====== Extracted material

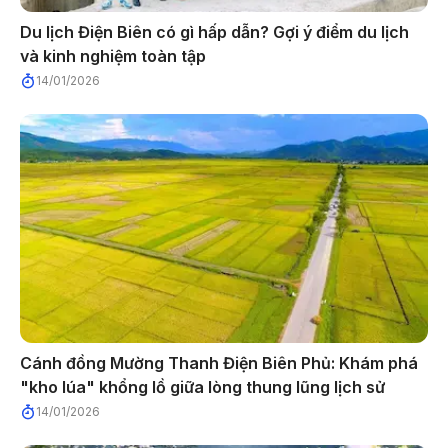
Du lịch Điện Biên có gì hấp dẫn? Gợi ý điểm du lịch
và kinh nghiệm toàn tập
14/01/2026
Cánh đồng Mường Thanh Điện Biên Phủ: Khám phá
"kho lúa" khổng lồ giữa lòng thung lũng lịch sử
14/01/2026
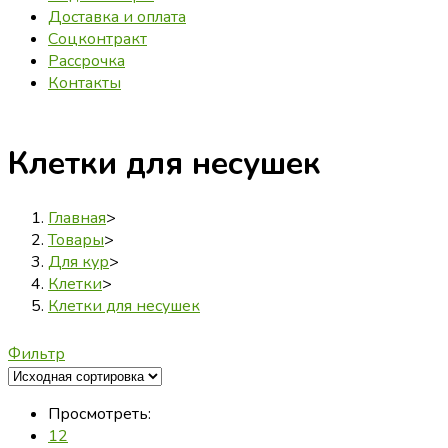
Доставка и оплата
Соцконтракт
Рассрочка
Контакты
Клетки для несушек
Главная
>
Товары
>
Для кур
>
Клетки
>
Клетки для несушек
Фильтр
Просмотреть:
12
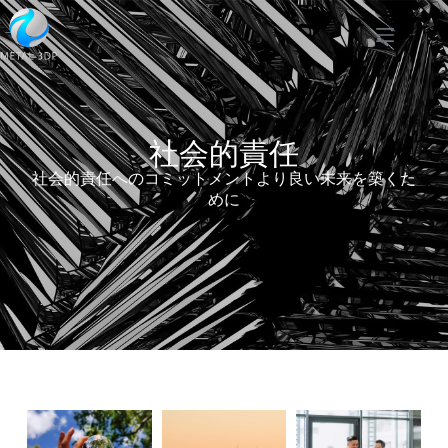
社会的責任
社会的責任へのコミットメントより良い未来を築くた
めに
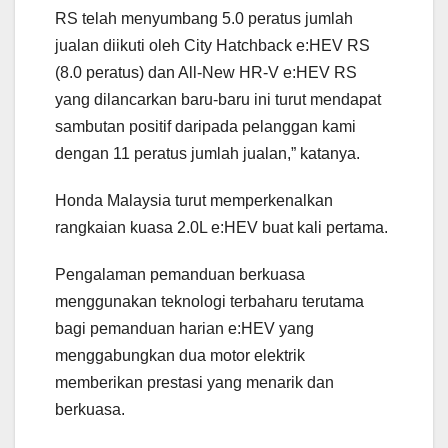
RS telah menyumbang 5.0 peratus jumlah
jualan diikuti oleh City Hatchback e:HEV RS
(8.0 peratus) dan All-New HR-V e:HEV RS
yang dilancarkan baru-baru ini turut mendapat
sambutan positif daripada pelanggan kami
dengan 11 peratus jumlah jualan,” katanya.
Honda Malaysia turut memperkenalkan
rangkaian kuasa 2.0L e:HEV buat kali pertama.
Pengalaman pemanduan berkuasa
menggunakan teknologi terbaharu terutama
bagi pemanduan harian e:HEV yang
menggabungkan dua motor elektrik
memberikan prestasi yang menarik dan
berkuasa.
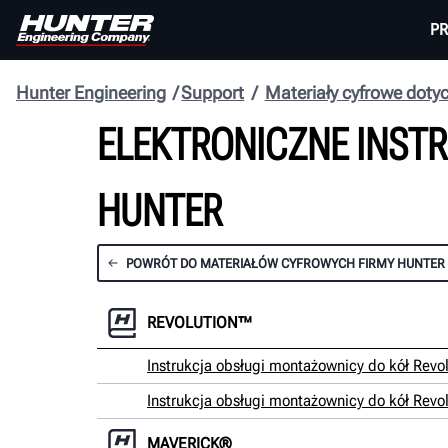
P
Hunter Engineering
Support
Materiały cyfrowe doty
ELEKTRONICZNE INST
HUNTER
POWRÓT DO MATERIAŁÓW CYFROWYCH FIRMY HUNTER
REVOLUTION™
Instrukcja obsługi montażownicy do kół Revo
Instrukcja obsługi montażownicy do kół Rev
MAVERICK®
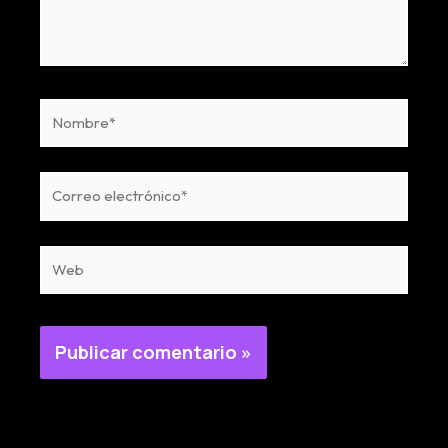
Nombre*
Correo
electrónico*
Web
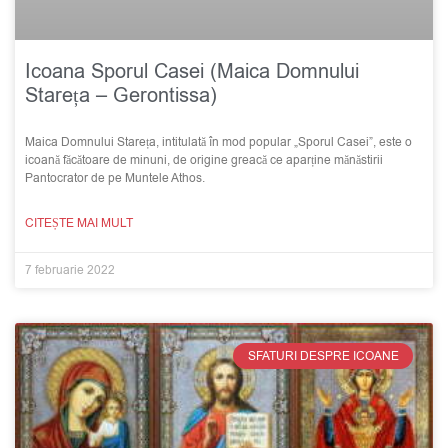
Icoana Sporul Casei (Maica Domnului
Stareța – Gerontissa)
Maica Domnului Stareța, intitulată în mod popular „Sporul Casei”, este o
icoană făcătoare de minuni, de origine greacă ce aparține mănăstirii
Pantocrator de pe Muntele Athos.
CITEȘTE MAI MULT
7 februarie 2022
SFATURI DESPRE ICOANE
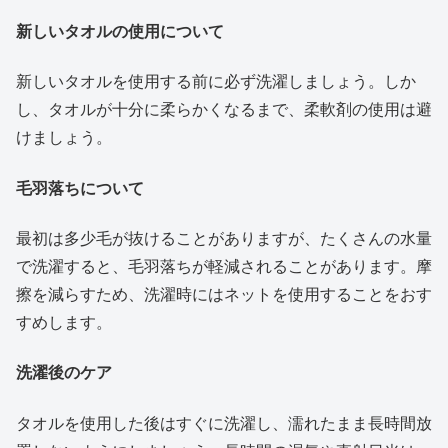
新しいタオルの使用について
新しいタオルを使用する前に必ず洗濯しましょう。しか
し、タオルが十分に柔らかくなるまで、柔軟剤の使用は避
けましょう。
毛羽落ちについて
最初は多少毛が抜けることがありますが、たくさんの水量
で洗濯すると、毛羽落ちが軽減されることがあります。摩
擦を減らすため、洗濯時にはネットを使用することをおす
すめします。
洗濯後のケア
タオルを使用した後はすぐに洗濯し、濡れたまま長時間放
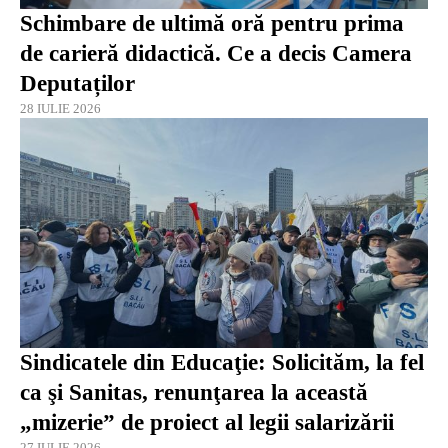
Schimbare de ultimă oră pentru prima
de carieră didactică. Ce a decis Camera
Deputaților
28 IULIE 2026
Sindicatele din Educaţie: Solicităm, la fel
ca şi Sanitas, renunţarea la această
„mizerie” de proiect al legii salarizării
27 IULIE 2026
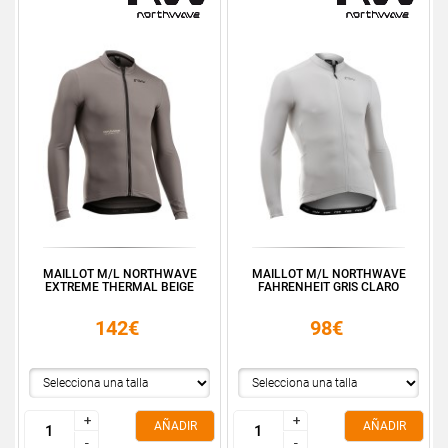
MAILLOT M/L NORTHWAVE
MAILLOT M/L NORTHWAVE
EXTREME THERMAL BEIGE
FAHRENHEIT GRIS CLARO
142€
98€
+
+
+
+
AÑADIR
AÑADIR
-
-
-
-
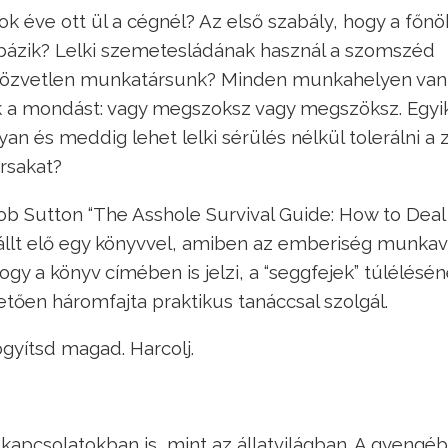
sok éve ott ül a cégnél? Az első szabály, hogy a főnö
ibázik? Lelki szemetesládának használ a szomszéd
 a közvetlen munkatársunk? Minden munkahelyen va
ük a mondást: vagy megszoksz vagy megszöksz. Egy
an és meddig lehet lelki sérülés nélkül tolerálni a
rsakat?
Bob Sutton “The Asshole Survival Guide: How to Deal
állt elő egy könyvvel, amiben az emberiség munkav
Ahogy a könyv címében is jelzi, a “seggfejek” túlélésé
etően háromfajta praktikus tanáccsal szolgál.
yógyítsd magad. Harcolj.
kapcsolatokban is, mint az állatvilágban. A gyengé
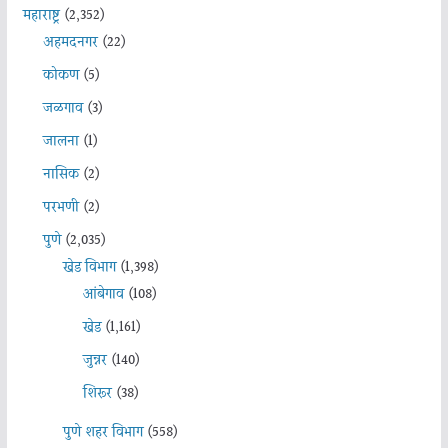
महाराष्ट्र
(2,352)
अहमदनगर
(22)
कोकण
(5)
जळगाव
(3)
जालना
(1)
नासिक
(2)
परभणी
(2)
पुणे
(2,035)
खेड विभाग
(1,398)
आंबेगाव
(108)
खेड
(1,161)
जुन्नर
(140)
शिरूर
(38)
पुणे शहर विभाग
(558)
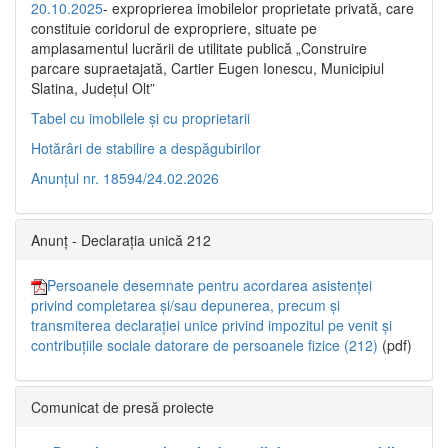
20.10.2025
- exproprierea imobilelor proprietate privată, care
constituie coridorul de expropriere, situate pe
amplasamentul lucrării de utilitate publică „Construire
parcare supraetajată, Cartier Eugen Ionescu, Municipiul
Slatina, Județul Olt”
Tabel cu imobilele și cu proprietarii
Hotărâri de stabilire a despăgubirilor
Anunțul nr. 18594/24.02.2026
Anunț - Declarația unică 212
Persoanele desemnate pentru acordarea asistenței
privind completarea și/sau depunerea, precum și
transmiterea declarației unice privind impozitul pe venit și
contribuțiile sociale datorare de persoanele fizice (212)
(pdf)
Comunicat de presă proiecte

============

» **Work task**:
Everything from the line with "amplasamentul lucrării de" through the final line of the entries above must be duplicated exactly; both ends belong, and no other line does.

» **Written solution**:
amplasamentul lucrării de utilitate publică „Construire
parcare supraetajată, Cartier Eugen Ionescu, Municipiul
Slatina, Județul Olt”
Tabel cu imobilele și cu proprietarii
Hotărâri de stabilire a despăgubirilor
Anunțul nr. 18594/24.02.2026
Anunț - Declarația unică 212
Persoanele desemnate pentru acordarea asistenței
privind completarea și/sau depunerea, precum și
transmiterea declarației unice privind impozitul pe venit și
contribuțiile sociale datorare de persoanele fizice (212)
(pdf)
Comunicat de presă proiecte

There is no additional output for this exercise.